Profiles and Properties

When a part is selected in Tekla Structures, the Properties tab displays the part’s profile name in the Profile field.

The properties of the profile are accessed by clicking the button next to the profile field.

The profile name and the list of profile properties are needed to create a Sync Supported Profile.

Profile Map

A Sync Supported Profile contains a list of the properties needed to describe the particular part in Eriksson’s design software. The properties of the Tekla Structures profile must match up to the properties of the Sync supported profile. This is called a profile map.

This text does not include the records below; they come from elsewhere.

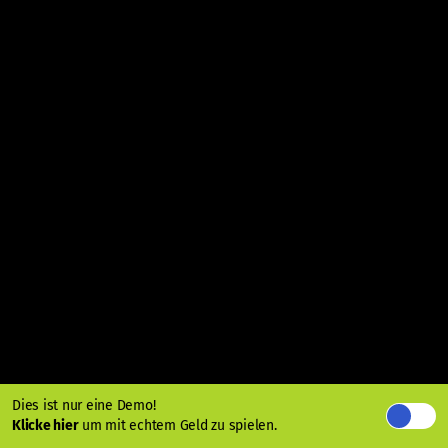
Dies ist nur eine Demo!
Klicke hier
um mit echtem Geld zu spielen.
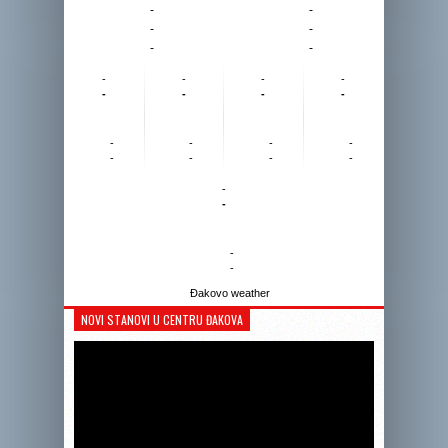
-
-
-
-
-
-
-
-
-
-
-
-
-
-
-
-
-
-
-
-
-
-
-
-
-
-
Đakovo weather
NOVI STANOVI U CENTRU ĐAKOVA
Reprodukto
videozapis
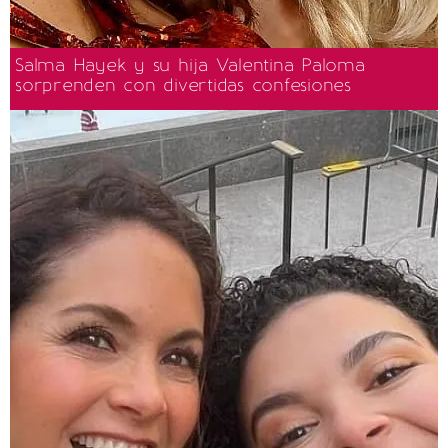
Salma Hayek y su hija Valentina Paloma
sorprenden con divertidas confesiones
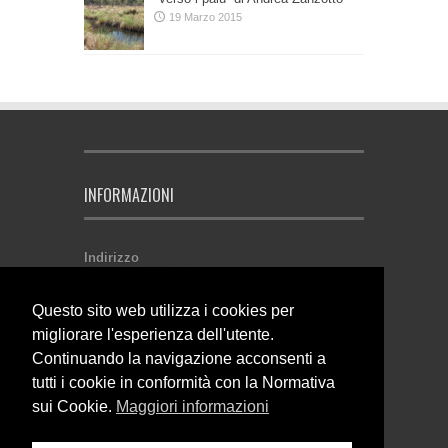
19 Marzo 2015
INFORMAZIONI
Indirizzo
Comunità di Primiero
Via Roma, 19
38054 Tonadico (TN) - Italia
Questo sito web utilizza i cookies per
P. IVA 02146500224
migliorare l'esperienza dell'utente.
Come contattarci
Continuando la navigazione acconsenti a
Email:
affarigenerali@primiero.tn.it
Telefono: 0439.64641
tutti i cookie in conformità con la Normativa
Fax: 0439.62372
sui Cookie.
Maggiori informazioni
Orari di apertura
Dal lunedì al venerdì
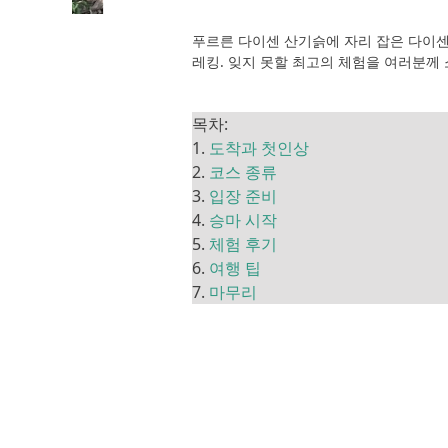
푸르른 다이센 산기슭에 자리 잡은 다이센
레킹. 잊지 못할 최고의 체험을 여러분께
목차:
1.
도착과 첫인상
2.
코스 종류
3.
입장 준비
4.
승마 시작
5.
체험 후기
6.
여행 팁
7.
마무리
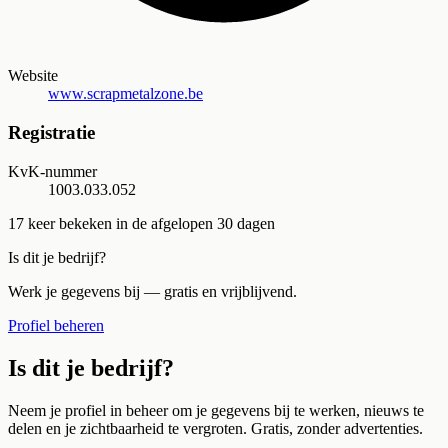
Website
www.scrapmetalzone.be
Registratie
KvK-nummer
1003.033.052
17
keer bekeken in de afgelopen 30 dagen
Is dit je bedrijf?
Werk je gegevens bij — gratis en vrijblijvend.
Profiel beheren
Is dit je bedrijf?
Neem je profiel in beheer om je gegevens bij te werken, nieuws te
delen en je zichtbaarheid te vergroten. Gratis, zonder advertenties.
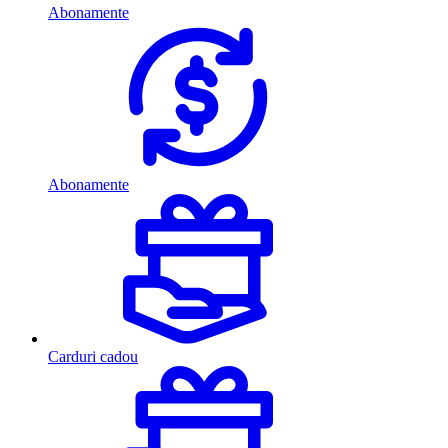
Abonamente
Abonamente
Carduri cadou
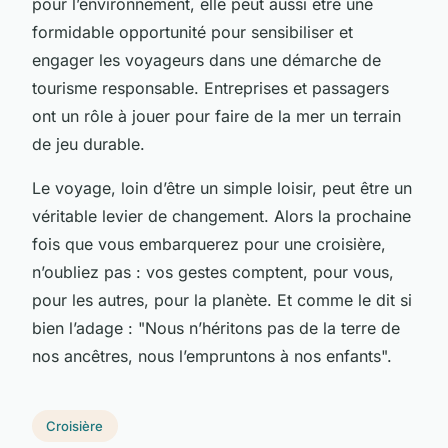
pour l’environnement, elle peut aussi être une
formidable opportunité pour sensibiliser et
engager les voyageurs dans une démarche de
tourisme responsable. Entreprises et passagers
ont un rôle à jouer pour faire de la mer un terrain
de jeu durable.
Le voyage, loin d’être un simple loisir, peut être un
véritable levier de changement. Alors la prochaine
fois que vous embarquerez pour une croisière,
n’oubliez pas : vos gestes comptent, pour vous,
pour les autres, pour la planète. Et comme le dit si
bien l’adage : "Nous n’héritons pas de la terre de
nos ancêtres, nous l’empruntons à nos enfants".
Croisière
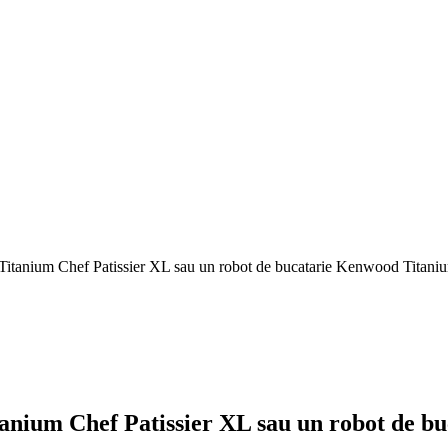
 Titanium Chef Patissier XL sau un robot de bucatarie Kenwood Titan
tanium Chef Patissier XL sau un robot de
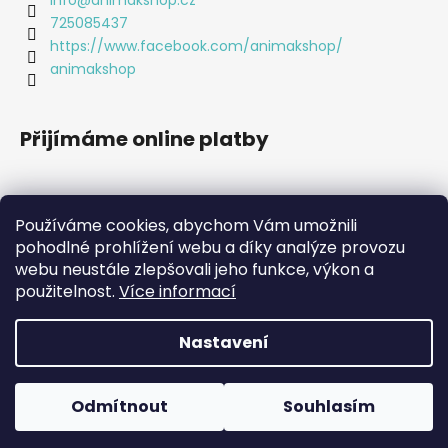
info
@
animakshop.cz
i
725085437
s
https://www.facebook.com/animakshop/
u
animakshop
Přijímáme online platby
Používáme cookies, abychom Vám umožnili
pohodlné prohlížení webu a díky analýze provozu
webu neustále zlepšovali jeho funkce, výkon a
použitelnost.
Více informací
Nastavení
Vytvořil Shoptet
Copyright 2026
Animákshop
. Všechna práva vyhrazena.
Odmítnout
Souhlasím
Upravit nastavení cookies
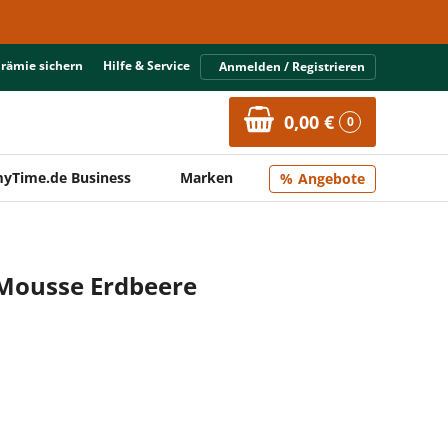
Prämie sichern
Hilfe & Service
Anmelden / Registrieren
0,00 €
0
yTime.de Business
Marken
Angebote
 Mousse Erdbeere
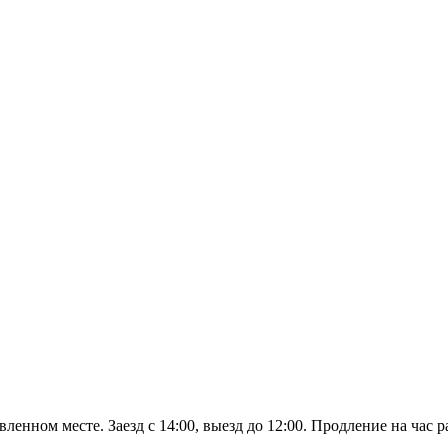
вленном месте. Заезд с 14:00, выезд до 12:00. Продление на час 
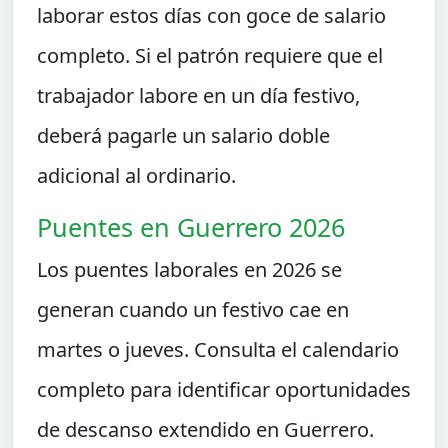
laborar estos días con goce de salario
completo. Si el patrón requiere que el
trabajador labore en un día festivo,
deberá pagarle un salario doble
adicional al ordinario.
Puentes en Guerrero 2026
Los puentes laborales en 2026 se
generan cuando un festivo cae en
martes o jueves. Consulta el calendario
completo para identificar oportunidades
de descanso extendido en Guerrero.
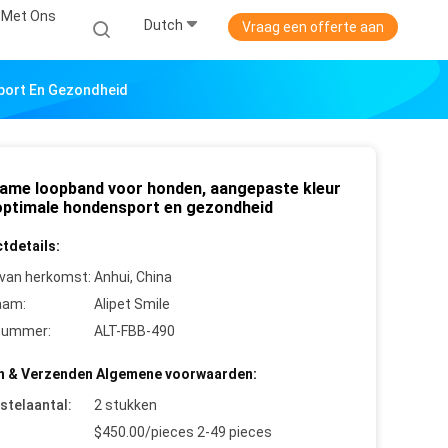
 Met Ons
Dutch
Vraag een offerte aan
port En Gezondheid
ame loopband voor honden, aangepaste kleur
optimale hondensport en gezondheid
tdetails:
 van herkomst:
Anhui, China
aam:
Alipet Smile
nummer:
ALT-FBB-490
n & Verzenden Algemene voorwaarden:
stelaantal:
2 stukken
$450.00/pieces 2-49 pieces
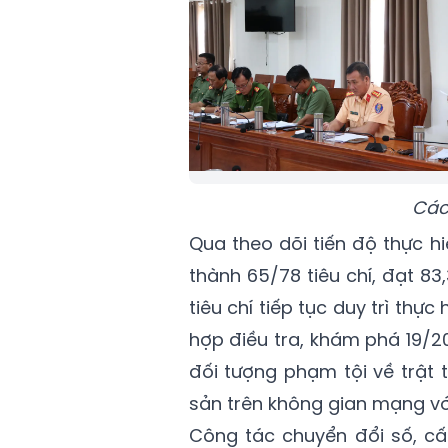
Các
Qua theo dõi tiến độ thực h
thành 65/78 tiêu chí, đạt 83
tiêu chí tiếp tục duy trì th
hợp điều tra, khám phá 19/20
đối tượng phạm tội về trật t
sản trên không gian mạng vớ
Công tác chuyển đổi số, cấ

A profile map relates the properties of a part in the Eriksson design software with values in the profile string in Tekla Structures.

A simple example is a rectangular column. In Tekla Structures a rectangular column’s profile string is comprised of the height and width of the column’s cross section. So a column with a cross section with a height of 24” and width of 32” would have a profile string of 24”*32”. Eriksson Column defines a rectangular column cross section by its depth and width. So the depth value of the column cross section is the first value in the profile string and the width value is the second value in the profile string.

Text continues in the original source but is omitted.